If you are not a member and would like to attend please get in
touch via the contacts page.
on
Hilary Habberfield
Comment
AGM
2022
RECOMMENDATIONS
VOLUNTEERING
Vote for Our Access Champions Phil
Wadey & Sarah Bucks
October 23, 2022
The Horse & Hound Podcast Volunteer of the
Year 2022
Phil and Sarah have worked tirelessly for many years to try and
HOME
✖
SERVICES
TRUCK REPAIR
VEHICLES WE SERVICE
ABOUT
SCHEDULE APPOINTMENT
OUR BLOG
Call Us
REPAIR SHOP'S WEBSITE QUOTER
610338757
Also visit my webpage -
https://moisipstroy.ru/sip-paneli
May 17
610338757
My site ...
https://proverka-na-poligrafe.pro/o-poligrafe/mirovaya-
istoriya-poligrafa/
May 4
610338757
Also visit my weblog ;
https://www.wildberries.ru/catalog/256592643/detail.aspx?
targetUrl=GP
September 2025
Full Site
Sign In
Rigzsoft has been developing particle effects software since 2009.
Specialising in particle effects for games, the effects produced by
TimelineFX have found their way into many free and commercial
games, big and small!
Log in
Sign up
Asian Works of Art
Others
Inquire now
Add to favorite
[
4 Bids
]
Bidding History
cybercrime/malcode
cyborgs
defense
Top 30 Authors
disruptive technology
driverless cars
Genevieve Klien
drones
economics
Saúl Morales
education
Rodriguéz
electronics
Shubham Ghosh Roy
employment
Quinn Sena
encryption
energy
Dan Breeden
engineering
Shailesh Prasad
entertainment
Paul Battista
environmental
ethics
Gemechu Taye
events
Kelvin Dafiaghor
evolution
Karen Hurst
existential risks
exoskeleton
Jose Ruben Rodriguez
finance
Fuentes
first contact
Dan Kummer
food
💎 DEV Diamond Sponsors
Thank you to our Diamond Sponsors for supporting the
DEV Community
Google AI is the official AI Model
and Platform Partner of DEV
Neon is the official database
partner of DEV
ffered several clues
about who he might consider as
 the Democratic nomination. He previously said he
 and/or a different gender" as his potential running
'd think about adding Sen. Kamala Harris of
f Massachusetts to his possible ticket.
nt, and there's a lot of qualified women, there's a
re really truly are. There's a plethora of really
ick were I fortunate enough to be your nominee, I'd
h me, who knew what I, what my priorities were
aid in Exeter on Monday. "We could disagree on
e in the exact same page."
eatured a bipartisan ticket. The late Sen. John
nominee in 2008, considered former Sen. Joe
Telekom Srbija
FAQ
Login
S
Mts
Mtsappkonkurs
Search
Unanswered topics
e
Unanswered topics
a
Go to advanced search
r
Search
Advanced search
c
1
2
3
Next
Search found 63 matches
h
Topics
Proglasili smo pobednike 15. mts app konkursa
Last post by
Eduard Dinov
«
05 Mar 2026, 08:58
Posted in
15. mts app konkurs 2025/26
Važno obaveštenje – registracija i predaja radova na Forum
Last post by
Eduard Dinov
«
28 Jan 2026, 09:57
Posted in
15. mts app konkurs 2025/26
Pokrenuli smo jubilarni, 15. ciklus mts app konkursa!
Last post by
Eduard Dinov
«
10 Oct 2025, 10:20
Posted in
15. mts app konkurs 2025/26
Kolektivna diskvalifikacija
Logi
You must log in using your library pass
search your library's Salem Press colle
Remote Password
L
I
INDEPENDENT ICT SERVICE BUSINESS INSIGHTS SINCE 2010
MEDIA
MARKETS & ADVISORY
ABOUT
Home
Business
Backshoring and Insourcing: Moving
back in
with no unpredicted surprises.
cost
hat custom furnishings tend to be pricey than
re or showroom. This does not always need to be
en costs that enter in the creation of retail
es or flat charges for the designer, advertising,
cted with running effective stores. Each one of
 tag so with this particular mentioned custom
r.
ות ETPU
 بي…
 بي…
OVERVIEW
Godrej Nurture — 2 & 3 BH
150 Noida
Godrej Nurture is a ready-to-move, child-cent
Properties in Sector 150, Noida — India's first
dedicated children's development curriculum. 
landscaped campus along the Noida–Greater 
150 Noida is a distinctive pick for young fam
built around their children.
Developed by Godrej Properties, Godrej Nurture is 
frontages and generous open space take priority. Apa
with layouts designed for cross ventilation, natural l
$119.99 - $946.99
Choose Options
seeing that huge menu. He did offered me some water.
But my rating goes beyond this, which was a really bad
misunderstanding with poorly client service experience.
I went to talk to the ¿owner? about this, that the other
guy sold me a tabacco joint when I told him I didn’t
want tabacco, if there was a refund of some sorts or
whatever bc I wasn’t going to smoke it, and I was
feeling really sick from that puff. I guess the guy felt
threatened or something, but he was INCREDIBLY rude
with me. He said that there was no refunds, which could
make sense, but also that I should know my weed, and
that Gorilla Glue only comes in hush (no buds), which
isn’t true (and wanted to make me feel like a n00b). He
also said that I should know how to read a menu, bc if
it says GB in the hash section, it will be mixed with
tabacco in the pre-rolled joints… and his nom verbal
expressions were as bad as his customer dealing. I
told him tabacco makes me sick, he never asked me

About this task –
Write out every entry again exactly, please, with nothing missing.

Answer box –
If you are not a member and would like to attend please get in
touch via the contacts page.
on
Hilary Habberfield
Comment
AGM
2022
RECOMMENDATIONS
VOLUNTEERING
Vote for Our Access Champions Phil
Wadey & Sarah Bucks
October 23, 2022
The Horse & Hound Podcast Volunteer of the
Year 2022
Phil and Sarah have worked tirelessly for many years to try and
HOME
✖
SERVICES
TRUCK REPAIR
VEHICLES WE SERVICE
ABOUT
SCHEDULE APPOINTMENT
OUR BLOG
Call Us
REPAIR SHOP'S WEBSITE QUOTER
610338757
Also visit my webpage -
https://moisipstroy.ru/sip-paneli
May 17
610338757
My site ...
https://proverka-na-poligrafe.pro/o-poligrafe/mirovaya-
istoriya-poligrafa/
May 4
610338757
Also visit my weblog ;
https://www.wildberries.ru/catalog/256592643/detail.aspx?
targetUrl=GP
September 2025
Full Site
Sign In
Rigzsoft has been developing particle effects software since 2009.
Specialising in particle effects for games, the effects produced by
TimelineFX have found their way into many free and commercial
games, big and small!
Log in
Sign up
Asian Works of Art
Others
Inquire now
Add to favorite
[
4 Bids
]
Bidding History
cybercrime/malcode
cyborgs
defense
Top 30 Authors
disruptive technology
driverless cars
Genevieve Klien
drones
economics
Saúl Morales
education
Rodriguéz
electronics
Shubham Ghosh Roy
employment
Quinn Sena
encryption
energy
Dan Breeden
engineering
Shailesh Prasad
entertainment
Paul Battista
environmental
ethics
Gemechu Taye
events
Kelvin Dafiaghor
evolution
Karen Hurst
existential risks
exoskeleton
Jose Ruben Rodriguez
finance
Fuentes
first contact
Dan Kummer
food
💎 DEV Diamond Sponsors
Thank you to our Diamond Sponsors for supporting the
DEV Community
Google AI is the official AI Model
and Platform Partner of DEV
Neon is the official database
partner of DEV
ffered several clues
about who he might consider as
 the Democratic nomination. He previously said he
 and/or a different gender" as his potential running
'd think about adding Sen. Kamala Harris of
f Massachusetts to his possible ticket.
nt, and there's a lot of qualified women, there's a
re really truly are. There's a plethora of really
ick were I fortunate enough to be your nominee, I'd
h me, who knew what I, what my priorities were
aid in Exeter on Monday. "We could disagree on
e in the exact same page."
eatured a bipartisan ticket. The late Sen. John
nominee in 2008, considered former Sen. Joe
Telekom Srbija
FAQ
Login
S
Mts
Mtsappkonkurs
Search
Unanswered topics
e
Unanswered topics
a
Go to advanced search
r
Search
Advanced search
c
1
2
3
Next
Search found 63 matches
h
Topics
Proglasili smo pobednike 15. mts app konkursa
Last post by
Eduard Dinov
«
05 Mar 2026, 08:58
Posted in
15. mts app konkurs 2025/26
Važno obaveštenje – registracija i predaja radova na Forum
Last post by
Eduard Dinov
«
28 Jan 2026, 09:57
Posted in
15. mts app konkurs 2025/26
Pokrenuli smo jubilarni, 15. ciklus mts app konkursa!
Last post by
Eduard Dinov
«
10 Oct 2025, 10:20
Posted in
15. mts app konkurs 2025/26
Kolektivna diskvalifikacija
Logi
You must log in using your library pass
search your library's Salem Press colle
Remote Password
L
I
INDEPENDENT ICT SERVICE BUSINESS INSIGHTS SINCE 2010
MEDIA
MARKETS & ADVISORY
ABOUT
Home
Business
Backshoring and Insourcing: Moving
back in
with no unpredicted surprises.
cost
hat custom furnishings tend to be pricey than
re or showroom. This does not always need to be
en costs that enter in the creation of retail
es or flat charges for the designer, advertising,
cted with running effective stores. Each one of
 tag so with this particular mentioned custom
r.
ות ETPU
 بي…
 بي…
OVERVIEW
Godrej Nurture — 2 & 3 BH
150 Noida
Godrej Nurture is a ready-to-move, child-cent
Properties in Sector 150, Noida — India's first
dedicated children's development curriculum. 
landscaped campus along the Noida–Greater 
150 Noida is a distinctive pick for young fam
built around their children.
Developed by Godrej Properties, Godrej Nurture is 
frontages and generous open space take priority. Apa
with layouts designed for cross ventilation, natural l
$119.99 - $946.99
Choose Options
seeing that huge menu. He did offered me some water.
But my rating goes beyond this, which was a really bad
misunderstanding with poorly client service experience.
I went to talk to the ¿owner? about this, that the other
guy sold me a tabacco joint when I told him I didn’t
want tabacco, if there was a refund of some sorts or
whatever bc I wasn’t going to smoke it, and I was
feeling really sick from that puff. I guess the guy felt
threatened or something, but he was INCREDIBLY rude
with me. He said that there was no refunds, which could
make sense, but also that I should know my weed, and
that Gorilla Glue only comes in hush (no buds), which
isn’t true (and wanted to make me feel like a n00b). He
also said that I should know how to read a menu, bc if
it says GB in the hash section, it will be mixed with
tabacco in the pre-rolled joints… and his nom verbal
expressions were as bad as his customer dealing. I
told him tabacco makes me sick, he never asked me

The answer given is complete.